Exercise requirements
From the records below, print only the part that opens with the line containing "Тажикстанга Лейлек районундагы" and closes with the line containing "convierte en parte del lujo."; omit the pictures.

Extracted data
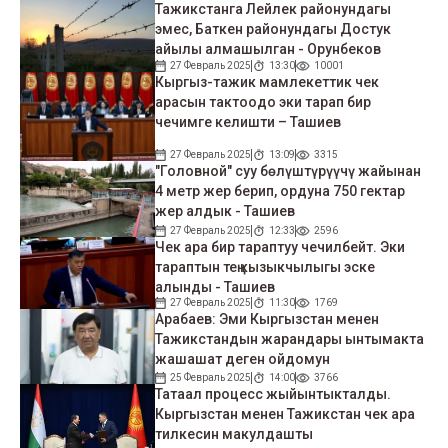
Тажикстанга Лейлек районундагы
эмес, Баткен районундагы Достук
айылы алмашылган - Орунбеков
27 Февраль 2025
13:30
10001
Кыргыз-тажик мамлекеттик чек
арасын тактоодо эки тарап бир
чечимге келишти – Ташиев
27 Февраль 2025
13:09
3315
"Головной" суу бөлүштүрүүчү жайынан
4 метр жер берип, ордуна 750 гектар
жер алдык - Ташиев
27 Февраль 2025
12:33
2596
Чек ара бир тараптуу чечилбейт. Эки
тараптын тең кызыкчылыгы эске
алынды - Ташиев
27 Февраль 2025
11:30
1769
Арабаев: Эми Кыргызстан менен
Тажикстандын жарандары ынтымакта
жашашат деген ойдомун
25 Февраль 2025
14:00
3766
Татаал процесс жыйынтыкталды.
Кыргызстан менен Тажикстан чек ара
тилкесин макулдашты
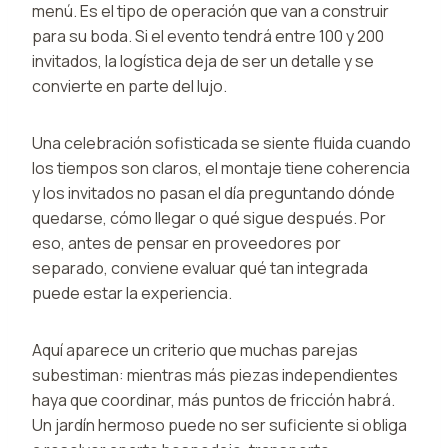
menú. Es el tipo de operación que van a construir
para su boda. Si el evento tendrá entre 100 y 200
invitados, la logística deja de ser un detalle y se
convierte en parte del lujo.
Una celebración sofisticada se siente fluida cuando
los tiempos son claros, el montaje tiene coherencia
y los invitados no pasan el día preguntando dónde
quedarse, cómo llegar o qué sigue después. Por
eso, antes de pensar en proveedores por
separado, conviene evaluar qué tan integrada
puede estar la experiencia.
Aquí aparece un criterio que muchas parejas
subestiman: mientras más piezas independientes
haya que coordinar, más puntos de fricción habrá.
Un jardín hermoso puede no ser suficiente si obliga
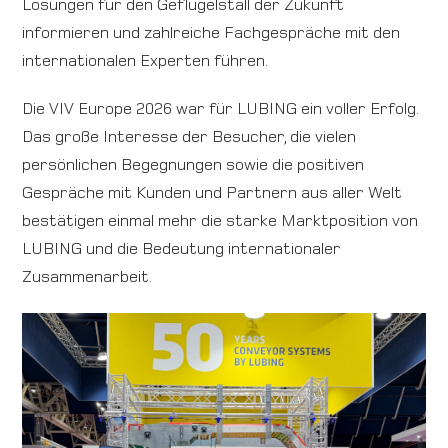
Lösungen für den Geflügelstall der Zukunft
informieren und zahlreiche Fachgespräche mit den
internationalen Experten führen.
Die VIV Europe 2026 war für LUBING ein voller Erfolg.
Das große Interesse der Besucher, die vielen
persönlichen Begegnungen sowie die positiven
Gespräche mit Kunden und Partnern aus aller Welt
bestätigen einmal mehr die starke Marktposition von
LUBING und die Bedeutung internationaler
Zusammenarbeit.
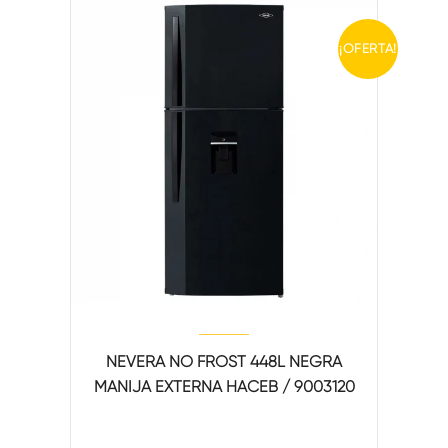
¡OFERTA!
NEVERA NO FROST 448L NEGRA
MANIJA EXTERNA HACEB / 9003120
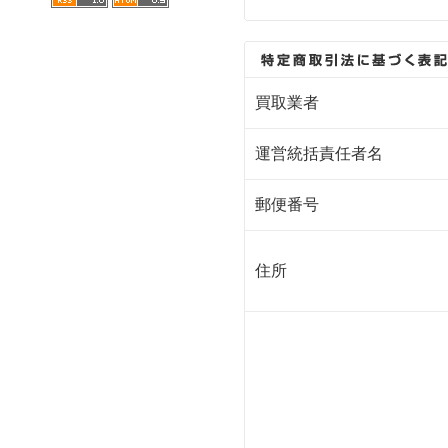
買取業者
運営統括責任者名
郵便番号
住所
...
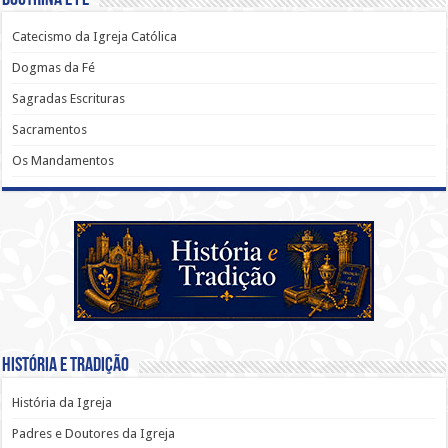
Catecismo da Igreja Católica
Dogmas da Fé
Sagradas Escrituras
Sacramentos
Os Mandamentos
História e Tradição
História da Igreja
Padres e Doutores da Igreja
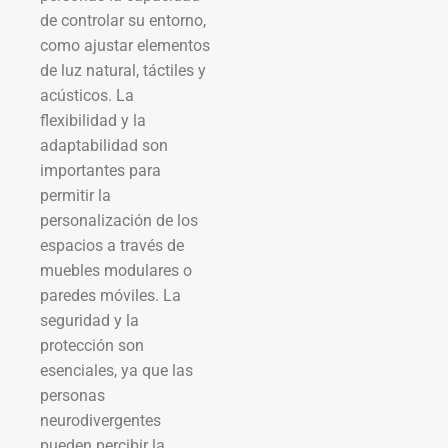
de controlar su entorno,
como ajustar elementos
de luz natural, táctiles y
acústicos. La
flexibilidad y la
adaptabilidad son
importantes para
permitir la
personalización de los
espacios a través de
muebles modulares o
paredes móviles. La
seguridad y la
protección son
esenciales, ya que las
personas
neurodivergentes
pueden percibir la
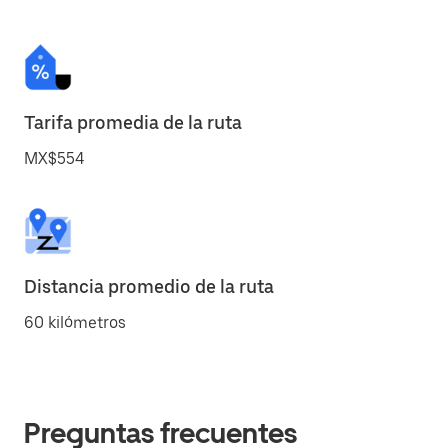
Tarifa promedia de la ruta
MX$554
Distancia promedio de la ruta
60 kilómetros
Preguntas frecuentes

Completed task
Тажикстанга Лейлек районундагы
эмес, Баткен районундагы Достук
айылы алмашылган - Орунбеков
27 Февраль 2025
13:30
10001
Кыргыз-тажик мамлекеттик чек
арасын тактоодо эки тарап бир
чечимге келишти – Ташиев
27 Февраль 2025
13:09
3315
"Головной" суу бөлүштүрүүчү жайынан
4 метр жер берип, ордуна 750 гектар
жер алдык - Ташиев
27 Февраль 2025
12:33
2596
Чек ара бир тараптуу чечилбейт. Эки
тараптын тең кызыкчылыгы эске
алынды - Ташиев
27 Февраль 2025
11:30
1769
Арабаев: Эми Кыргызстан менен
Тажикстандын жарандары ынтымакта
жашашат деген ойдомун
25 Февраль 2025
14:00
3766
Татаал процесс жыйынтыкталды.
Кыргызстан менен Тажикстан чек ара
тилкесин макулдашты
menú. Es el tipo de operación que van a construir
para su boda. Si el evento tendrá entre 100 y 200
invitados, la logística deja de ser un detalle y se
convierte en parte del lujo.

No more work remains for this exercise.